Politik wird nicht mehr abgewogen, sie wird gefühlt.
- Migration wird nicht mehr als komplexes Zusammenspiel aus Humanität, Ordnung, Integration und Verantwortung diskutiert, sondern als Chiffre für Überforderung oder Bedrohung.
- Die Unterstützung der Ukraine wird nicht mehr im Kontext von Völkerrecht, europäischer Sicherheit und historischer Verantwortung betrachtet, sondern als diffuse „Belastung“.
- Die Gasversorgung wird skandalisiert, ohne zu erinnern, dass Wladimir Putin bewusst Energie als Waffe eingesetzt und Deutschland die Lieferungen abgedreht hat.
- Bargeld, Heizung, Gedenken, Sicherheit – alles wird emotional aufgeladen, moralisch vereinfacht, politisch entkernt.
Es geht nicht mehr um das Was stimmt?, sondern um das Was fühlt sich richtig an?
Und dieses Gefühl ist oft gespeist aus Angst, Ohnmacht, Kränkung – selten aus Fakten, fast nie aus Zusammenhängen.
Der Vertrauensbruch – eigentliche Krise der Demokratie
Der vielleicht gefährlichste Befund ist nicht der Erfolg einer einzelnen Partei, sondern der schleichende Vertrauensverlust in demokratische Politik insgesamt.
Die sogenannten „Altparteien“ werden nicht mehr kritisch begleitet – sie werden pauschal verachtet.
Was daraus entsteht, ist keine aufgeklärte Wechselstimmung, sondern eine Loyalitätswahl aus Gewohnheit hier – und eine Protestwahl aus Wut dort.
Beides ist problematisch.
Denn wenn Politik nicht mehr aus Überzeugung gewählt wird, sondern aus Trotz oder Treue, dann verliert sie ihre legitimierende Kraft.
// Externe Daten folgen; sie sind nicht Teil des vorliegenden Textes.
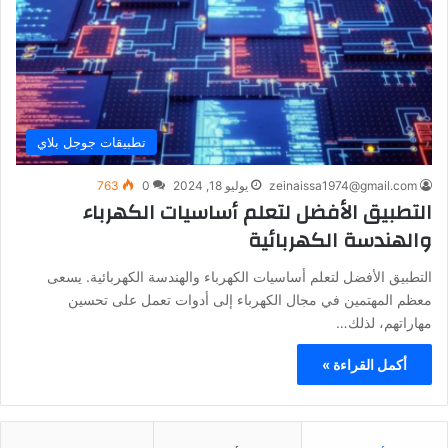
تطبيقات جوجل بلاي
zeinaissa1974@gmail.com
يوليو 18, 2024
0
763
التطبيق الأفضل لتعلم أساسيات الكهرباء
والهندسة الكهربائية
التطبيق الأفضل لتعلم أساسيات الكهرباء والهندسة الكهربائية. يسعى
معظم المهتمين في مجال الكهرباء إلى أدوات تعمل على تحسين
مهاراتهم، لذلك…
أكمل القراءة »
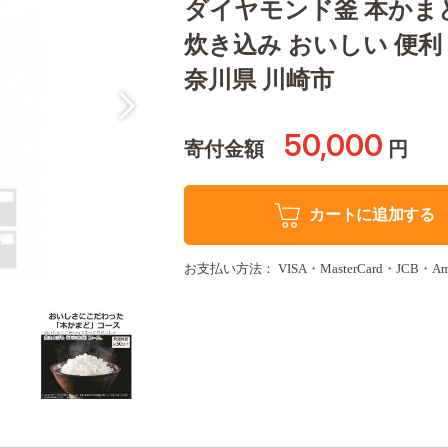
ダイヤモンド釜 本かまど
炊き込み おいしい 便利 家
奈川県 川崎市
50,000
寄付金額
円
カートに追加する
お支払い方法： VISA・MasterCard・JCB・Amer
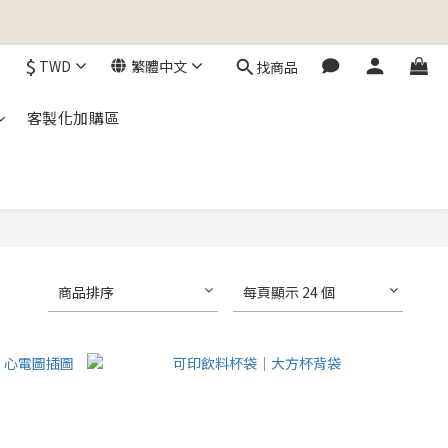
$
TWD
繁體中文
找商品
客製化加購區
商品排序
每頁顯示 24 個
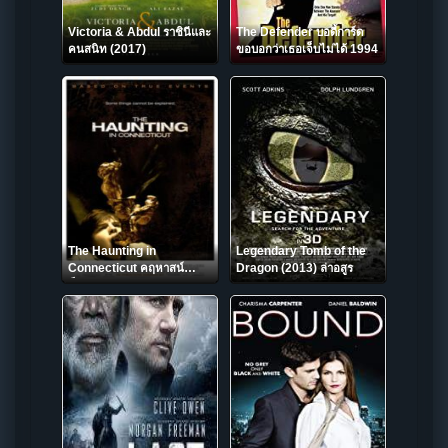
Victoria & Abdul ราชินีและ
The Defender บอดี้การ์ด
คนสนิท (2017)
ขอบอกว่าเธอเจ็บไม่ได้ 1994
The Haunting in
Legendary Tomb of the
Connecticut คฤหาสน์…
Dragon (2013) ล่าอสูร
ช็อค (2009)
ตำนานสยอง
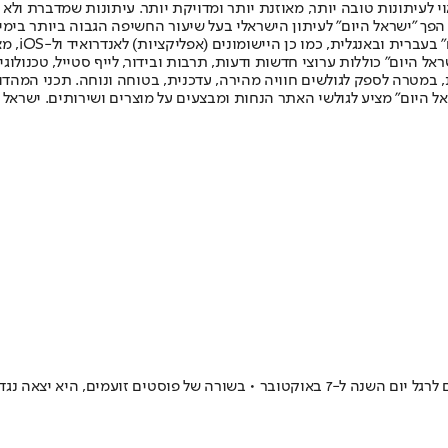
לעיתונות טובה יותר, מאוזנת יותר ומדויקת יותר. עיתונות שמדברת ולא צ
שלום. המהדורה המודפסת הראשונה פורסמה ב-30 ביולי 2007, וב-2010 הפך "ישראל היום" לעיתון הישראלי בעל שי
לחמנוביץ,
ל היום" כוללות ערוצי חדשות ודעות, תרבות ובידור, לייף סטייל, טכנולוגיה
ברית, במטרה לספק לגולשים חוויה מהירה, עדכנית, בטוחה ונוחה. תכני המה
ל היום" מציע לגולשי האתר הנחות ומבצעים על מוצרים ושירותים. ישראל 
דינה הזו קומבינות. ככה זה עובד וזו בושה"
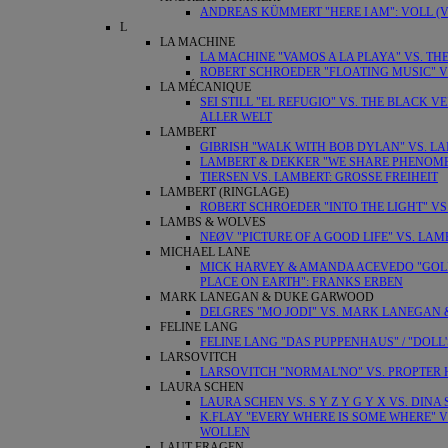
ANDREAS KÜMMERT "HERE I AM": VOLL (
L
LA MACHINE
LA MACHINE "VAMOS A LA PLAYA" VS. T
ROBERT SCHROEDER "FLOATING MUSIC" VS
LA MÉCANIQUE
SEI STILL "EL REFUGIO" VS. THE BLACK 
ALLER WELT
LAMBERT
GIBRISH "WALK WITH BOB DYLAN" VS. LA
LAMBERT & DEKKER "WE SHARE PHENOMEN
TIERSEN VS. LAMBERT: GROSSE FREIHEIT
LAMBERT (RINGLAGE)
ROBERT SCHROEDER "INTO THE LIGHT" V
LAMBS & WOLVES
NEØV "PICTURE OF A GOOD LIFE" VS. LA
MICHAEL LANE
MICK HARVEY & AMANDA ACEVEDO "GOLDE
PLACE ON EARTH": FRANKS ERBEN
MARK LANEGAN & DUKE GARWOOD
DELGRES "MO JODI" VS. MARK LANEGAN 
FELINE LANG
FELINE LANG "DAS PUPPENHAUS" / "DOLL
LARSOVITCH
LARSOVITCH "NORMAL'NO" VS. PROPTER
LAURA SCHEN
LAURA SCHEN VS. S Y Z Y G Y X VS. DI
K.FLAY "EVERY WHERE IS SOME WHERE" 
WOLLEN
LAUT FRAGEN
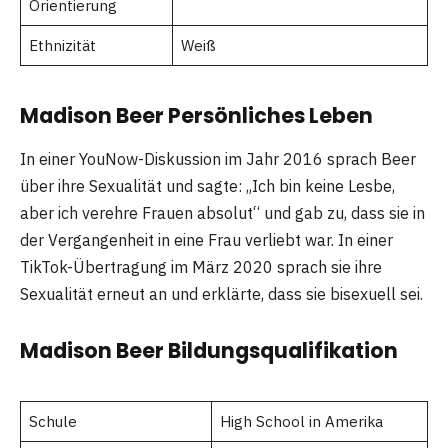
Orientierung
Ethnizität
Weiß
Madison Beer Persönliches Leben
In einer YouNow-Diskussion im Jahr 2016 sprach Beer
über ihre Sexualität und sagte: „Ich bin keine Lesbe,
aber ich verehre Frauen absolut“ und gab zu, dass sie in
der Vergangenheit in eine Frau verliebt war. In einer
TikTok-Übertragung im März 2020 sprach sie ihre
Sexualität erneut an und erklärte, dass sie bisexuell sei.
Madison Beer Bildungsqualifikation
Schule
High School in Amerika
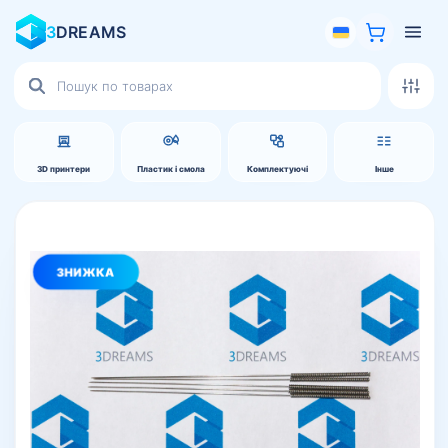
3
DREAMS
Пошук
товарів
3D принтери
Пластик і смола
Комплектуючі
Інше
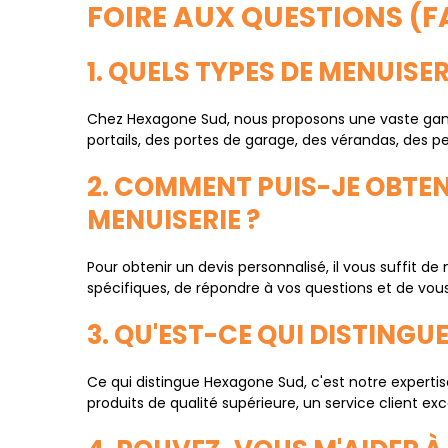
FOIRE AUX QUESTIONS (F
1. QUELS TYPES DE MENUIS
Chez Hexagone Sud, nous proposons une vaste gamm
portails, des portes de garage, des vérandas, des 
2. COMMENT PUIS-JE OBTEN
MENUISERIE ?
Pour obtenir un devis personnalisé, il vous suffit 
spécifiques, de répondre à vos questions et de vou
3. QU'EST-CE QUI DISTINGU
Ce qui distingue Hexagone Sud, c'est notre expertis
produits de qualité supérieure, un service client e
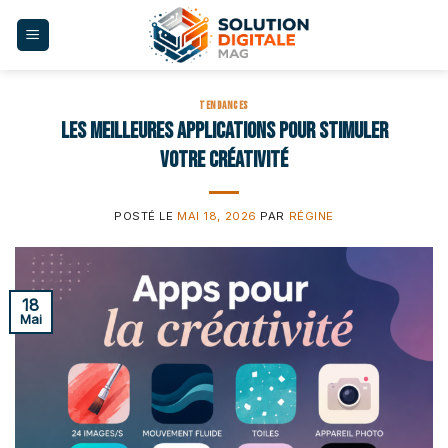
Skip
to
content
TENDANCES
Les meilleures applications pour stimuler
votre créativité
POSTÉ LE
MAI 18, 2026
PAR
RÉGINE
18
Mai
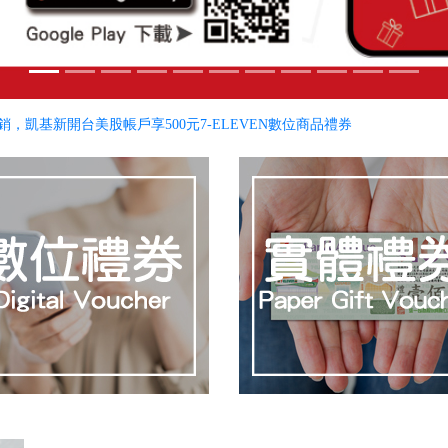
銷，凱基新開台美股帳戶享500元7-ELEVEN數位商品禮券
Programme werden dann zweitrangig, Inhalte austauschbar, Differenzierung lästig. Übrig bleibt ein Kampf der Narrative – und der lauteste gewinnt.
Die Strategie der Dauerempörung
Dass die AfD so viele Themen „besetzt“, ist kein Zeichen politischer Tiefe, sondern taktischer Beweglichkeit.
Sie springt auf jede „Sau“, die durchs Dorf getrieben wird – nicht, um sie zu lösen, sondern um sie größer, wilder, aggressiver zu machen.
Jede Einzelkränkung wird zum Gesellschaftsbeweis.
Jede Tat zum Systemversagen.
Jedes Gedenken zum Instrument.
So entsteht eine Politik der permanenten Erregung, in der Abwägen als Schwäche gilt und Differenzierung als Verrat.
Der gefährliche Punkt – und die Verantwortung
Wir stehen an einem Punkt, an dem Demokratie nicht durch einen Putsch, sondern durch Erosion gefährdet ist.
Nicht durch offene Gewalt, sondern durch die Abwertung des Arguments.
Nicht durch das Ende von Wahlen, sondern durch das Ende der inhaltlichen Entscheidung.
Die größte Gefahr ist nicht, dass Menschen unterschiedliche Meinungen haben – das ist Demokratie.
Die Gefahr ist, dass sie nicht mehr zuhören wollen, weil sie sich längst entschieden fühlen.
Hier ist höchste Aufmerksamkeit geboten.
Nicht moralisierend. Nicht belehrend.
Aber klar, standhaft, argumentativ – und menschlich.
Denn eine Gesellschaft, die nur noch fühlt und nicht mehr denkt, ist leicht zu lenken.
Und eine Politik, die nur noch auf Gefühle reagiert, verliert ihre Seele.